◆ WORK ORDER
Of all the lines below, return only those starting with the line holding "Segment: <item>right lung" and going on through the line holding "Wrap output in", exactly as written.
· · ·
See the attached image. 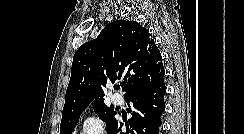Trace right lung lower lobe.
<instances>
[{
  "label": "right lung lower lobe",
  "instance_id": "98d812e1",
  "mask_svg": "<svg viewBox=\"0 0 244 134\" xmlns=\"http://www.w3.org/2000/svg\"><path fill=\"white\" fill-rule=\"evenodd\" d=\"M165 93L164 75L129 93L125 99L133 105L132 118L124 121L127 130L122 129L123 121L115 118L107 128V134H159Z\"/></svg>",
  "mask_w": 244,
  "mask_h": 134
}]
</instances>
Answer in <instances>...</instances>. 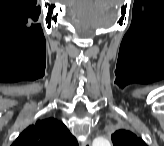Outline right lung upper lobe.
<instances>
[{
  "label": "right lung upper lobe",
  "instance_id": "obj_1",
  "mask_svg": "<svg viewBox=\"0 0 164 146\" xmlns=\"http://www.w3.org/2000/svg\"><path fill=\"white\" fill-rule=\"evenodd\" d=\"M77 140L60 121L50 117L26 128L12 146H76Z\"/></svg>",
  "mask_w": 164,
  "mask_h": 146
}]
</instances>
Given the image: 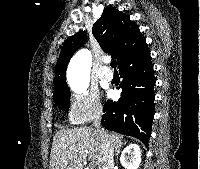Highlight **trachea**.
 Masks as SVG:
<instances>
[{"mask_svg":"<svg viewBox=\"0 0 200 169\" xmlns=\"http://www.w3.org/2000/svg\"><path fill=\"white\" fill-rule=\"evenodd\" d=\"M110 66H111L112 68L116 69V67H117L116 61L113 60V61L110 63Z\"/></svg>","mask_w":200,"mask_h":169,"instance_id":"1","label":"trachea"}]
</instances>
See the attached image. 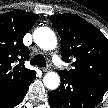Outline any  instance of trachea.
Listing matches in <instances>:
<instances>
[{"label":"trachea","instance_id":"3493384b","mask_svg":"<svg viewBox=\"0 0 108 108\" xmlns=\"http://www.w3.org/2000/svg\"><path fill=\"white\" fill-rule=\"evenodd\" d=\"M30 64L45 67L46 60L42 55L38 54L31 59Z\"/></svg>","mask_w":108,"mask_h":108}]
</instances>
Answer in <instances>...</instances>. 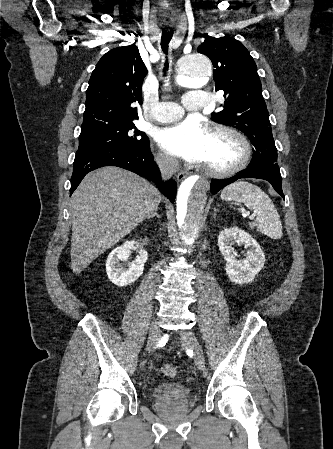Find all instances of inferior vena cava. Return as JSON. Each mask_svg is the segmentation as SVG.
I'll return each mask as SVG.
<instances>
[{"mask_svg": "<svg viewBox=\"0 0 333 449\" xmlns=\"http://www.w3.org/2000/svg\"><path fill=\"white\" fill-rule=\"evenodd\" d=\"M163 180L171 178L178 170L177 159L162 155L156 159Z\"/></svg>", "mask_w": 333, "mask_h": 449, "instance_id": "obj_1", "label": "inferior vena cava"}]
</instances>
· · ·
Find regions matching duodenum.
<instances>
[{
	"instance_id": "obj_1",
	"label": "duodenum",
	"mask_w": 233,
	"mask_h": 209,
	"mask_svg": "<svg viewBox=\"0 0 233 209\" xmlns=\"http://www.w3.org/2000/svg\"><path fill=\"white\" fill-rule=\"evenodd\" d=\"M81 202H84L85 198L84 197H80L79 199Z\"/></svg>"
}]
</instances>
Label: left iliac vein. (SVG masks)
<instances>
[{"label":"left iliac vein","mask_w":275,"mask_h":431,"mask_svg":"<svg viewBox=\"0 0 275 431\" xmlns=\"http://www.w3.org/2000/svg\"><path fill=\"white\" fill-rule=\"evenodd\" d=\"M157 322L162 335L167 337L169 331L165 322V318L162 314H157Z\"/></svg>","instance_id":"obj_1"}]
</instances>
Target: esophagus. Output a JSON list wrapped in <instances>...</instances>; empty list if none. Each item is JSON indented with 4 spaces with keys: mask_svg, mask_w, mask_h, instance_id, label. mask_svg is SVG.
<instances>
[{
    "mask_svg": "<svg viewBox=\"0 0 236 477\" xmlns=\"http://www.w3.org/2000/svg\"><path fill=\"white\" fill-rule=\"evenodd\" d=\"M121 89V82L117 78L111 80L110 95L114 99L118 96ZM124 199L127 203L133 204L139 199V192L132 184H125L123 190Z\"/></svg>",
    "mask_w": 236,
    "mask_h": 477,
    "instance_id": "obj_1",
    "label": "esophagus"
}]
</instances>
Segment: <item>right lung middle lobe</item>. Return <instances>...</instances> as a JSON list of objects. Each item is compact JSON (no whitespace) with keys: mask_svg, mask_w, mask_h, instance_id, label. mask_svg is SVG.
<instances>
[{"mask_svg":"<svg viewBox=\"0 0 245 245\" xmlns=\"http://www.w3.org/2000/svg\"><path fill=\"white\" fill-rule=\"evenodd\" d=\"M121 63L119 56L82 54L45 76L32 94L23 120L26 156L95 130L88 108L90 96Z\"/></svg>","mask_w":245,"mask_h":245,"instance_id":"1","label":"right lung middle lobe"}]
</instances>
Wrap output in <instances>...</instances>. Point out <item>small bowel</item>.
· · ·
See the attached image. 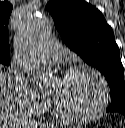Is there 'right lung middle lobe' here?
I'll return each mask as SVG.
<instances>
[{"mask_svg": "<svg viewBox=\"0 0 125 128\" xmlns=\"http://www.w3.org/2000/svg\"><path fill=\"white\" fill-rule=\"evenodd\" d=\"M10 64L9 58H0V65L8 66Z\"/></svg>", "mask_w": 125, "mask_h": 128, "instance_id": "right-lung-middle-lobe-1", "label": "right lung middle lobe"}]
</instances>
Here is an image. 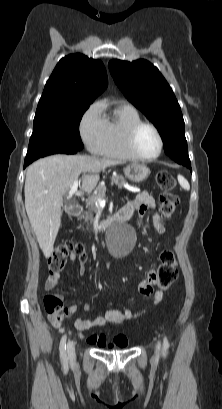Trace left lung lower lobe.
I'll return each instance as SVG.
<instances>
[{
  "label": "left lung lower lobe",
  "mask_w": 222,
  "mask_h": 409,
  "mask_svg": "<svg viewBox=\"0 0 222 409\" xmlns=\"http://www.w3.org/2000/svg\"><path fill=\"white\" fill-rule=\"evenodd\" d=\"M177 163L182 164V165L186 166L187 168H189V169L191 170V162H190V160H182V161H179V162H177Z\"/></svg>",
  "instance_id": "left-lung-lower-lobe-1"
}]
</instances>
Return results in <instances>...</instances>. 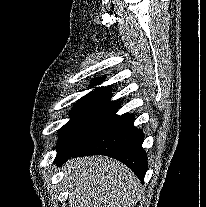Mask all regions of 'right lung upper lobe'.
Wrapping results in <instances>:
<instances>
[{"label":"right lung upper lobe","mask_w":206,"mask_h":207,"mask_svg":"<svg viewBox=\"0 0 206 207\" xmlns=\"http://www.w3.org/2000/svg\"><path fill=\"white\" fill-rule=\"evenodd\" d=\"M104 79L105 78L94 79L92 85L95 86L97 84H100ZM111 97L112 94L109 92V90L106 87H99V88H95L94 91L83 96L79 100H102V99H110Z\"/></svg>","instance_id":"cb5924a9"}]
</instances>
· · ·
◆ RESPONSE AREA
Segment: <item>right lung middle lobe</item>. Return <instances>...</instances> as a JSON list of objects. Each item is compact JSON (no whitespace) with keys: mask_svg, mask_w, mask_h, instance_id, label. mask_svg is SVG.
<instances>
[{"mask_svg":"<svg viewBox=\"0 0 245 245\" xmlns=\"http://www.w3.org/2000/svg\"><path fill=\"white\" fill-rule=\"evenodd\" d=\"M121 63L119 56L82 54L45 76L32 94L23 120L26 156L95 130L88 108L90 96Z\"/></svg>","mask_w":245,"mask_h":245,"instance_id":"1","label":"right lung middle lobe"}]
</instances>
Wrap output in <instances>...</instances>. Point out <item>small bowel</item>.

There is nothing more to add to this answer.